These LEDs Are Bright-Blue-Light Specials

Two Taiwanese startups are turning to universities in Australia and England for R&D help to break into this promising market

It's a long way from Taiwan to the kangaroo paddocks of Canberra, Australia, and even farther to the stately Georgian terraces of Bath, England. Yet in those unlikely backdrops, two high-tech Taiwanese startups have chosen to locate their advanced research and development on light-emitting diodes (LEDs). LEDEX and Arima Optoelectronics are aiming at the a nascent worldwide market for bright-blue, green, and white LEDs.

The tiny, low-powered, long-life LEDs are up to 10 times more efficient at converting electricity into light than incandescent bulbs, and they last up to 100 times longer. For traffic lights and a few other uses, LEDs are already economically viable. But until manufacturers can produce them in large quantities, they'll remain too expensive to replace conventional bulbs in general use.

If their research deals work out as hoped, they could give Arima and LEDEX a leg up in a highly lucrative new business. Bright-blue LED technology -- which also makes green and white LEDs possible -- could open a slew of new lighting markets for LEDs -- from automobile displays and traffic lights to large-area electronic billboards, such as the Nasdaq display in New York's Times Square.


  Why did the Taiwanese opt for the long-distance R&D? Bright-blue LEDs were first developed in 1993 by Japan's Nichia Chemical, which has built a wall of patents around its invention and has vigorously defended its rights ever since. Thus far, Nichia has concentrated on suing big fish, such as Japanese rival Toyoda Gosei, which also manufactures electronics parts. But at least a dozen Taiwanese companies fear that they, too, soon could become the targets.
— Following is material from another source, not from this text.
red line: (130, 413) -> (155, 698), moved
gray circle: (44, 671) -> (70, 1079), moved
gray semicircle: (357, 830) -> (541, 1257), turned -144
So Arima, headquartered near Taipei, and LEDEX, based in the southern city of Kaohsiung, moved their labs to England and Australia, respectively, and quietly began mass production of bright-blue and -green LEDs last year. The two companies hope to become leaders in the field -- and avoid legal trouble with Nichia -- by patenting their own LED technology. The patents would also put them in a stronger position if they have to negotiate cross-licensing deals with their much-bigger Japanese rival.
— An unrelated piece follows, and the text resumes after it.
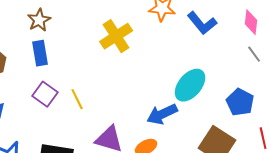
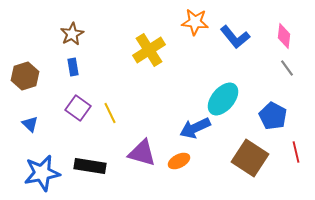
blue rectangle: (40, 53) -> (73, 67), size x0.7

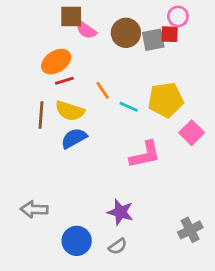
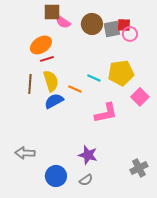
pink circle: (178, 16) -> (130, 34), moved
orange line: (103, 90) -> (75, 89), moved, turned -32
yellow semicircle: (70, 111) -> (51, 81), turned -125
The research deals the two companies have forged show how crucial academic ties can be in determining who wins in today's advanced high-tech markets. They also show how lesser-known universities in out-of-the-way locales can build up pockets of world-class expertise in key new technologies. Rather than cut expensive pacts with big U.S. schools, Arima and Ledex turned to less-known up-and-comers that have mustered first-rate optoelectronics groups: the University of Bath in England and Australian National University in Canberra, respectively.


  Old-school ties were key in forging the deals. LEDEX Vice-President Alan Li had journeyed from mainland China to win his Doctorate at the Australian National University, becoming an Australian citizen and changing his given name from Gang to Alan in the process. LEDEX President Tony Wu is the son of the chairman of Yuh Chen Group, a multibillion-dollar Taiwanese conglomerate with interests in construction, hotels, and real estate. He's also an Australian passport holder with a Master's degree from the University of Sydney.
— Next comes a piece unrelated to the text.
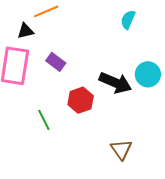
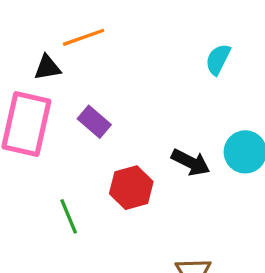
black arrow: (115, 83) -> (191, 162), size x0.7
Arima made contact with the University of Bath through Wang Nang Wang, a Taiwanese-born professor of physics there. Wang went to school with Stephen Lee, chairman of Arima Optoelectronics' billion-dollar parent company Arima Computer, which designs and manufactures notebook computers for Compaq.

LEDEX and Arima are not only producing the new LEDs but trying to advance the technology on their own. Arima's collaboration with the University of Bath is now in its third year. In the project thus far, Wang says, "we have produced 14 manufacturing-friendly patents" for making blue LEDs.


  After being recruited by LEDEX in 1998, Li quickly demonstrated that he could make bright-blue LEDs, then oversaw the design and equipping of a $35 million plant to manufacture them. He has also come up with three LED patents, with applications for four more in the pipeline. "The patent issue [with Nichia] doesn't affect us anymore," claims LEDEX President Wu.

LEDEX now plans to extend the collaboration by establishing a full-blown R&D facility in Canberra. To be known as BlueLab, the plant will target the development of a blue semiconductor laser, a hugely important component designed for increasing the capacity of next-generation DVD players and CD-ROM drives.

Thus far, only a few companies are making blue lasers, and even then only in sample quantities. So the market is still up for grabs. Wu expects to invest about $10 million in the Canberra facility. Says Wu: "We think that by using Taiwanese experience of mass production combined with Australian expertise [in optoelectronics], we can become a really outstanding, unique company." Indeed, in the coming LED wars, academic connections could be a secret weapon for both LEDEX and Arima.